> Exercise
Could you set down exactly the lines in the records below between the line holding "Weekday deliveries are" and the line holding "g speed, distance, endurance", inclusive?

> Supplied data
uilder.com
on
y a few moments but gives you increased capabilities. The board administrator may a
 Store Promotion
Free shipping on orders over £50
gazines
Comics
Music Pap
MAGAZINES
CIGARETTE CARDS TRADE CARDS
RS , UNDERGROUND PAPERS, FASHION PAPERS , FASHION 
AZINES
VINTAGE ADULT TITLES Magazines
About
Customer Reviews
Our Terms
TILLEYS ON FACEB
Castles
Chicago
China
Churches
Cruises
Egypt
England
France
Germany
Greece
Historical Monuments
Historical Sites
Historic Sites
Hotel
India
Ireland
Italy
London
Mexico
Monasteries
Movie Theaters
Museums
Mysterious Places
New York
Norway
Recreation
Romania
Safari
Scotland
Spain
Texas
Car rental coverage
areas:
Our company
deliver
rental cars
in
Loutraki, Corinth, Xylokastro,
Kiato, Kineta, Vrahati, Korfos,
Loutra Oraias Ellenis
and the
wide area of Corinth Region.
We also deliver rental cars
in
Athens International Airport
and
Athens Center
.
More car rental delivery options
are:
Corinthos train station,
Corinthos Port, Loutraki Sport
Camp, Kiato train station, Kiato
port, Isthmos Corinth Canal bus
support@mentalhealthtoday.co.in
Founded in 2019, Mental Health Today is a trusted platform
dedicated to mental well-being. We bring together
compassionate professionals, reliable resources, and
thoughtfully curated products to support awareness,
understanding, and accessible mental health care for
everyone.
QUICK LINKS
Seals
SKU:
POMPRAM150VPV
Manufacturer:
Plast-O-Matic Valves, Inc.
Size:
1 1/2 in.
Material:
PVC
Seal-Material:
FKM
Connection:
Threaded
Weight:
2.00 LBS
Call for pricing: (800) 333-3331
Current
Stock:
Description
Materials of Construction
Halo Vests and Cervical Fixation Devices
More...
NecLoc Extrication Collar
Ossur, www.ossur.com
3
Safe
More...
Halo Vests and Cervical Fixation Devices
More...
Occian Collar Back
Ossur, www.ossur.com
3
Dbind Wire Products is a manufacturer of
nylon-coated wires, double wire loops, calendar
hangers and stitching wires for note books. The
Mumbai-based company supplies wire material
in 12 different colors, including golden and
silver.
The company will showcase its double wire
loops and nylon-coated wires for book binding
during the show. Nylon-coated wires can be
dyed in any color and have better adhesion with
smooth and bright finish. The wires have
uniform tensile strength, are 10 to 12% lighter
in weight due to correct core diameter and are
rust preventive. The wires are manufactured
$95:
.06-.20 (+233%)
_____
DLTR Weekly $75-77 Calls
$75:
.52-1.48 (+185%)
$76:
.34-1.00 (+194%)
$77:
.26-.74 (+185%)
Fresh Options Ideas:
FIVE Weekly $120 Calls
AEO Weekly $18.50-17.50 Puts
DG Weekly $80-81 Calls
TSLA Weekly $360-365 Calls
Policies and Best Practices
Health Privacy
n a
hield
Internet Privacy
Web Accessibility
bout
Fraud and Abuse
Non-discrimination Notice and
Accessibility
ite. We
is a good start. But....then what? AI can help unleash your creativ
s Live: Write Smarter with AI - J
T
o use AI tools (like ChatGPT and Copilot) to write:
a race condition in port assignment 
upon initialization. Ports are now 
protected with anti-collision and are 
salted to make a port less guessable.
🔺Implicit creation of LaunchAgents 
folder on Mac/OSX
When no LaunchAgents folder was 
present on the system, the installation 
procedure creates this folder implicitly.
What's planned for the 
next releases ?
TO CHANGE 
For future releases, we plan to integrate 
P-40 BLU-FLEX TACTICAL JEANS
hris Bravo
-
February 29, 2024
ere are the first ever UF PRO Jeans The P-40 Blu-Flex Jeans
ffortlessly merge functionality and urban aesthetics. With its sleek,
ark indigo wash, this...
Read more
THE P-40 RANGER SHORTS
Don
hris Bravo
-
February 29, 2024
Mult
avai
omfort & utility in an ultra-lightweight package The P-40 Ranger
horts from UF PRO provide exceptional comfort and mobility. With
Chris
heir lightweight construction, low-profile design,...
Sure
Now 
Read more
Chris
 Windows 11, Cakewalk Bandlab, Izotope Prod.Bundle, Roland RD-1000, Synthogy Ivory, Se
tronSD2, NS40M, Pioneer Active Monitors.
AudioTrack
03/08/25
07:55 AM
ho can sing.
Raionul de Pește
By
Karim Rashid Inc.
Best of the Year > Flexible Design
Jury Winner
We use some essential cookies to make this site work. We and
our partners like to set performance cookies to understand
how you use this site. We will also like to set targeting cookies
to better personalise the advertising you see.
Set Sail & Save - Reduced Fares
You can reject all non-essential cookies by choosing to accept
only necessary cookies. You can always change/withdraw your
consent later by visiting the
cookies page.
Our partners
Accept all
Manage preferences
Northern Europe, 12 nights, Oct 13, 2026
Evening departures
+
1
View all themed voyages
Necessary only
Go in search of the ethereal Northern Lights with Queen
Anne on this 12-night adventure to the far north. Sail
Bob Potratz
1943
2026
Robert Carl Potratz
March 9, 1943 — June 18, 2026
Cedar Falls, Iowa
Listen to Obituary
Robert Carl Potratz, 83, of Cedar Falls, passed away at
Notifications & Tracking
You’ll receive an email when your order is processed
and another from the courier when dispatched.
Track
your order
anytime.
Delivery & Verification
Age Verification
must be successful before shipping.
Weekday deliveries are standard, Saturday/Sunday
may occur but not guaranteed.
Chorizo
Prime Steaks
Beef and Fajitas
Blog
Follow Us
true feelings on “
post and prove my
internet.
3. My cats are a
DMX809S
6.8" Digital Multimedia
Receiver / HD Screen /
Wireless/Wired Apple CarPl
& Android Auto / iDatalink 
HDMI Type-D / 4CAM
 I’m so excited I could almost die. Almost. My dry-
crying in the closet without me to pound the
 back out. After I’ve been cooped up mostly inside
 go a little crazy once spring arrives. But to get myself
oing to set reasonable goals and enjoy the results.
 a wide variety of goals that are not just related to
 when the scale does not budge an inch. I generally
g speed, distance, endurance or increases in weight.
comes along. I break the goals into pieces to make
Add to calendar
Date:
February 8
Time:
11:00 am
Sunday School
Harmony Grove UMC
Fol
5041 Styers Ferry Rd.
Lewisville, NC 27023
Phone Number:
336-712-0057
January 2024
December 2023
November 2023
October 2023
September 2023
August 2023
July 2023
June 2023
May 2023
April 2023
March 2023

> Expected answer
Weekday deliveries are standard, Saturday/Sunday
may occur but not guaranteed.
Chorizo
Prime Steaks
Beef and Fajitas
Blog
Follow Us
true feelings on “
post and prove my
internet.
3. My cats are a
DMX809S
6.8" Digital Multimedia
Receiver / HD Screen /
Wireless/Wired Apple CarPl
& Android Auto / iDatalink 
HDMI Type-D / 4CAM
 I’m so excited I could almost die. Almost. My dry-
crying in the closet without me to pound the
 back out. After I’ve been cooped up mostly inside
 go a little crazy once spring arrives. But to get myself
oing to set reasonable goals and enjoy the results.
 a wide variety of goals that are not just related to
 when the scale does not budge an inch. I generally
g speed, distance, endurance or increases in weight.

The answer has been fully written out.